TASK BRIEF: All that is wanted is an exact copy of the line containing "of miles. It allows whales to maintain a" and the lines after it, through the end of the records.

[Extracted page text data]

-------------------------

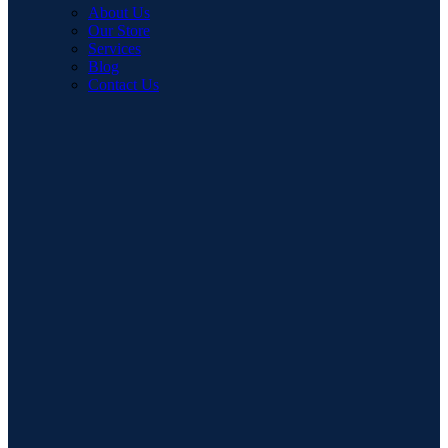
About Us
Our Store
Services
Blog
Contact Us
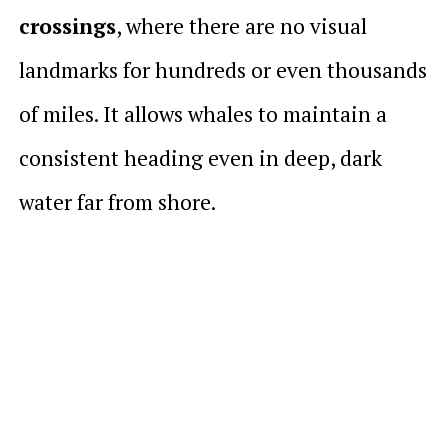
crossings
, where there are no visual
landmarks for hundreds or even thousands
of miles. It allows whales to maintain a
consistent heading even in deep, dark
water far from shore.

-------------------------

ANSWER BOX:
of miles. It allows whales to maintain a
consistent heading even in deep, dark
water far from shore.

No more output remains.